I find the stories which appear in Interzone a very mixed bag: they include everything from quite traditional to experimental. Regular readers of this blog (hi, how are you both?) will have realised that I am a traditionalist myself, so I usually find stories to like and dislike in each issue. I do not like stories where the reader has no idea what is going on until all is explained in the final paragraph, and, even less, ones in which the author is impressing himself so much with his obscure and oblique writing style that the story becomes impenetrable (you know who you are…).
So to Issue 211. This is a Michael Moorcock special, featuring a long interview, an extract from his memoir of Mervyn and Maeve Peake, a short story (The Affair of the Bassin Les Hivers) and an extract from a work in progress: a novel titled London, My Life, or The Sedentary Jew. I have also had something of an on-off (remote) relationship with Moorcock, this time starting in the 1960s. Over the years his output has varied greatly in genre, style and quality. I still have his Elric saga, a classic fantasy series, and Gloriana, and more recently have enjoyed Mother London and King of the City – which are mainstream novels with nothing sfnal about them. Both of his fiction contributions to this issue of Interzone start with a large infodump to set the scene. Unusual these days – especially in a short story – and I wonder what progress that one would have made out of the slush pile if it had been sent in by an unknown author. That story introduces a lot of strange characters in a strange environment, and doesn't work too well as a stand-alone; too many introductions, not enough conclusions.

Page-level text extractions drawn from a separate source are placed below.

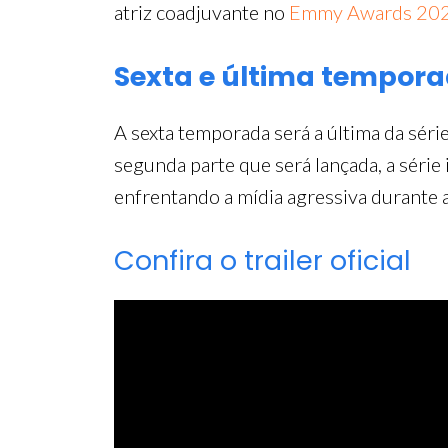
atriz coadjuvante no
Emmy Awards 20
Sexta e última tempor
A sexta temporada será a última da série
segunda parte que será lançada, a série 
enfrentando a mídia agressiva durante a
Confira o trailer oficial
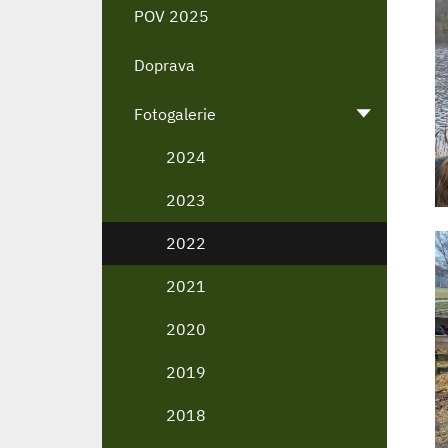
POV 2025
Doprava
Fotogalerie
2024
2023
2022
2021
2020
2019
2018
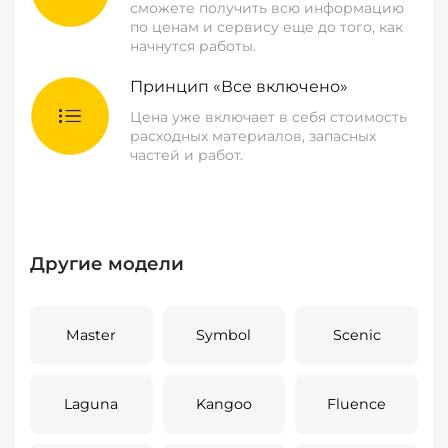
сможете получить всю информацию
по ценам и сервису еще до того, как
начнутся работы.
Принцип «Все включено»
Цена уже включает в себя стоимость
расходных материалов, запасных
частей и работ.
Другие модели
Master
Symbol
Scenic
Laguna
Kangoo
Fluence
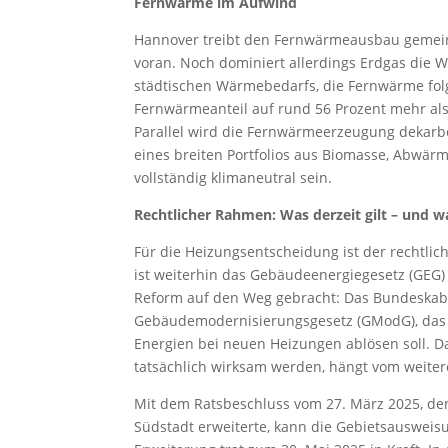
Fernwärme im Aufwind
Hannover treibt den Fernwärmeausbau gemein
voran. Noch dominiert allerdings Erdgas die 
städtischen Wärmebedarfs, die Fernwärme folgt
Fernwärmeanteil auf rund 56 Prozent mehr al
Parallel wird die Fernwärmeerzeugung dekarbo
eines breiten Portfolios aus Biomasse, Abwä
vollständig klimaneutral sein.
Rechtlicher Rahmen: Was derzeit gilt – und w
Für die Heizungsentscheidung ist der rechtli
ist weiterhin das Gebäudeenergiegesetz (GEG) 
Reform auf den Weg gebracht: Das Bundeskabi
Gebäudemodernisierungsgesetz (GModG), das 
Energien bei neuen Heizungen ablösen soll. D
tatsächlich wirksam werden, hängt vom weite
Mit dem Ratsbeschluss vom 27. März 2025, de
Südstadt erweiterte, kann die Gebietsausweisu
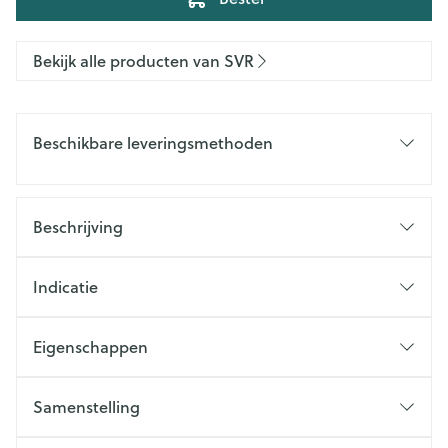
Bekijk alle producten van SVR
Beschikbare leveringsmethoden
Beschrijving
Indicatie
Eigenschappen
Samenstelling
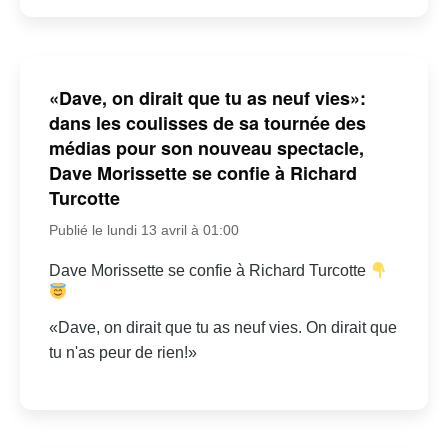
«Dave, on dirait que tu as neuf vies»:
dans les coulisses de sa tournée des
médias pour son nouveau spectacle,
Dave Morissette se confie à Richard
Turcotte
Publié le lundi 13 avril à 01:00
Dave Morissette se confie à Richard Turcotte
«Dave, on dirait que tu as neuf vies. On dirait que
tu n'as peur de rien!»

There are three other longish stories, plus a rather sardonic piece Elevator Episodes in Seven Genres by Ahmed A. Khan, which tell a very short story, switching between genre conventions as it does so. For once, all of the stories are conventional and thereby eminently readable. Exvisible by Carlos Hernandez is the least successful for me, about a man paying to have his estranged, terminally-ill, father downloaded onto a hard drive. I was unable to relate to his emotions and reactions. Deer Flight by Aliette de Bodard is a very traditional fantasy about shape changers, wood magic and love; but the stand-out for me is Knowledge by Grace Dugan. A student starts to see faint numbers appearing over people's heads. She realises (almost as soon as the reader) that these numbers are indicating how many days everyone has left to live, down to a hundredth of a day. I usually forget short stories quite quickly, but I feel that this one will stick in my memory.